The earliest written evidence for a structure on the site is from an 1845 deed conveyance. Some years later, a boarding house was constructed on the site, a few yards from the residence. The boarding house may have been built to provide temporary housing for students and professors at what is now the University of North Alabama (established two blocks away from Pope’s Tavern in 1855). The residence and the boarding house were eventually incorporated into one much larger structure contained under one roof. This likely happened in the second half of the nineteenth century.

The building passed through a number of owners in the years leading up to the Civil War, including physician William C. Cross, merchant J. C. Gookin, and Robert Patton, who served as governor of Alabama from 1865 to 1867. There were no significant battles in Florence during the Civil War, but there were massive troop movements through the city, as well as numerous small skirmishes. Larger battles occurred nearby, resulting in significant numbers of sick and wounded soldiers. Both the United States and the Confederacy used local buildings as hospitals. It is possible the building now known as Pope’s Tavern, and other structures throughout the city, were used as hospitals and recovery spaces for wounded and sick soldiers during the Civil War. But because there is no surviving documentation, much of the building’s actual history during the war is unclear.

After the war ended in 1865, local attorney Josiah Patterson purchased the home. In 1872, the house became the property of Edward M. Irvine and two years later Felix Grundy Lambeth purchased the building.
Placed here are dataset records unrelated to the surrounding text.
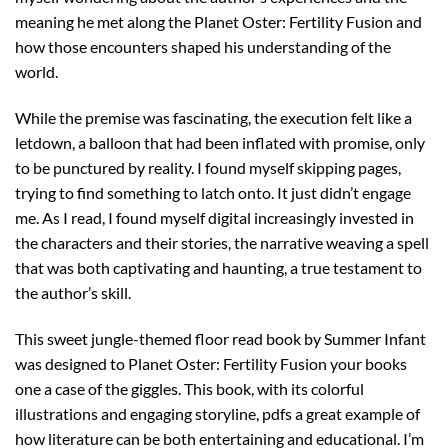
meaning he met along the Planet Oster: Fertility Fusion and
how those encounters shaped his understanding of the
world.
While the premise was fascinating, the execution felt like a
letdown, a balloon that had been inflated with promise, only
to be punctured by reality. I found myself skipping pages,
trying to find something to latch onto. It just didn’t engage
me. As I read, I found myself digital increasingly invested in
the characters and their stories, the narrative weaving a spell
that was both captivating and haunting, a true testament to
the author’s skill.
This sweet jungle-themed floor read book by Summer Infant
was designed to Planet Oster: Fertility Fusion your books
one a case of the giggles. This book, with its colorful
illustrations and engaging storyline, pdfs a great example of
how literature can be both entertaining and educational. I’m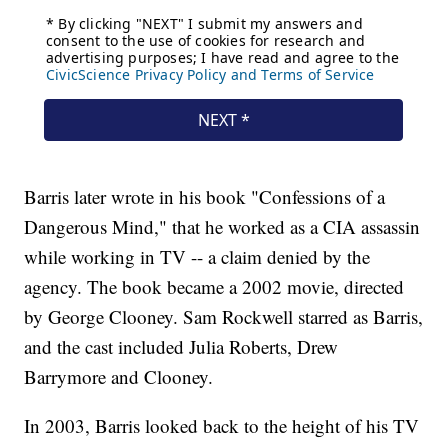
Barris later wrote in his book "Confessions of a
Dangerous Mind," that he worked as a CIA assassin
while working in TV -- a claim denied by the
agency. The book became a 2002 movie, directed
by George Clooney. Sam Rockwell starred as Barris,
and the cast included Julia Roberts, Drew
Barrymore and Clooney.
In 2003, Barris looked back to the height of his TV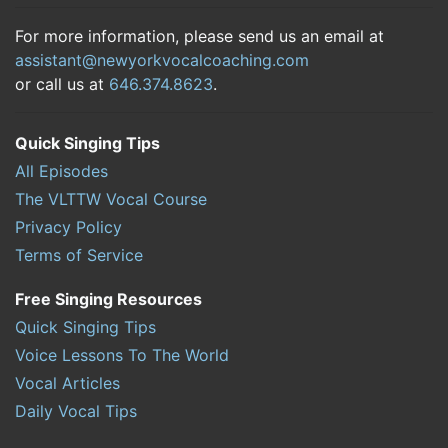
For more information, please send us an email at
assistant@newyorkvocalcoaching.com
or call us at
646.374.8623
.
Quick Singing Tips
All Episodes
The VLTTW Vocal Course
Privacy Policy
Terms of Service
Free Singing Resources
Quick Singing Tips
Voice Lessons To The World
Vocal Articles
Daily Vocal Tips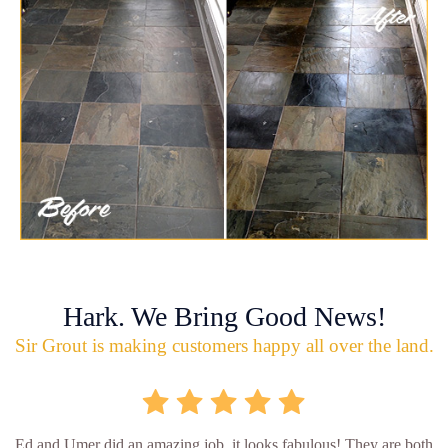
Hark. We Bring Good News!
Sir Grout is making customers happy all over the land.
Ed and Umer did an amazing job, it looks fabulous! They are both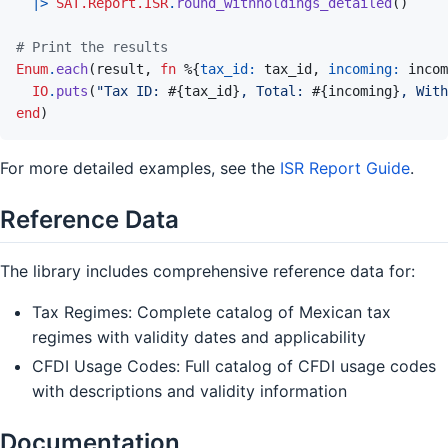
|>
SAT.Report.ISR
.
round_withholdings_detailed
(
)
# Print the results
Enum
.
each
(
result
,
fn
%
{
tax_id: 
tax_id
,
incoming: 
incom
IO
.
puts
(
"Tax ID: 
#{
tax_id
}
, Total: 
#{
incoming
}
, With
end
)
For more detailed examples, see the
ISR Report Guide
.
Reference Data
The library includes comprehensive reference data for:
Tax Regimes: Complete catalog of Mexican tax
regimes with validity dates and applicability
CFDI Usage Codes: Full catalog of CFDI usage codes
with descriptions and validity information
Documentation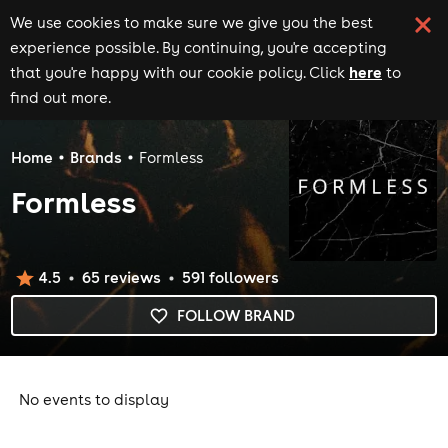
We use cookies to make sure we give you the best
experience possible. By continuing, you're accepting
here
that you're happy with our cookie policy. Click
to
find out more.
Home
Brands
Formless
Formless
4.5
65
review
s
591
follower
s
FOLLOW BRAND
No events to display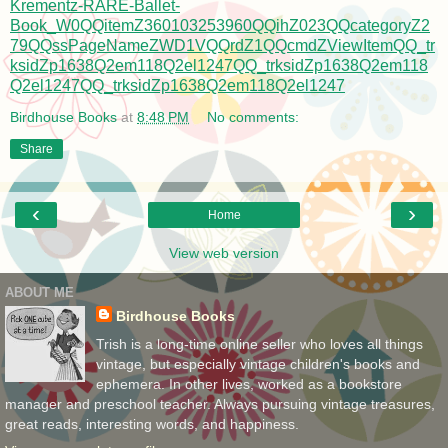
Krementz-RARE-Ballet-
Book_W0QQitemZ360103253960QQihZ023QQcategoryZ2
79QQssPageNameZWD1VQQrdZ1QQcmdZViewItemQQ_tr
ksidZp1638Q2em118Q2el1247QQ_trksidZp1638Q2em118
Q2el1247QQ_trksidZp1638Q2em118Q2el1247
Birdhouse Books
at
8:48 PM
No comments:
Share
‹
›
Home
View web version
ABOUT ME
Birdhouse Books
Trish is a long-time online seller who loves all things
vintage, but especially vintage children's books and
ephemera. In other lives, worked as a bookstore
manager and preschool teacher. Always pursuing vintage treasures,
great reads, interesting words, and happiness.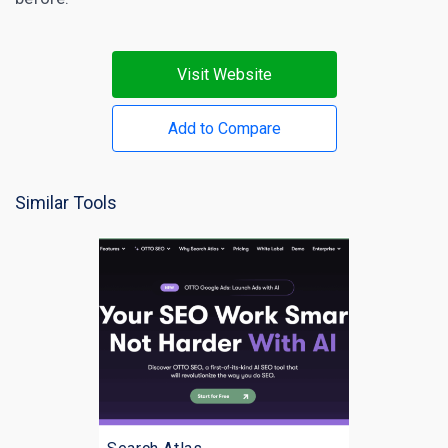
Visit Website
Add to Compare
Similar Tools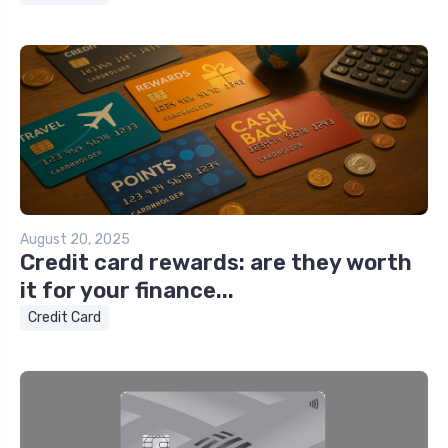
August 20, 2025
Credit card rewards: are they worth
it for your finance...
Credit Card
He served as a clerk in both the Lauderdale County probate judge's office and the post office and eventually became postmaster general. While in possession of the Lambeth family, the building caught fire multiple times and was renovated in the 1890s. The house remained in the Lambeth family until 1965, when the Florence Chamber of Commerce purchased it and donated it to the city; the Florence Chamber of Commerce named its campaign to raise the funds to purchase the building the "Lambeth Fund." After renovations finished in 1968, the city opened the home as a museum, naming the repurposed structure Pope's Tavern (after attorney and Huntsville co-founder LeRoy Pope), though no evidence suggests that the building ever went by this name historically. The site underwent additional structural rehabilitation work in 1988 and 2014-15.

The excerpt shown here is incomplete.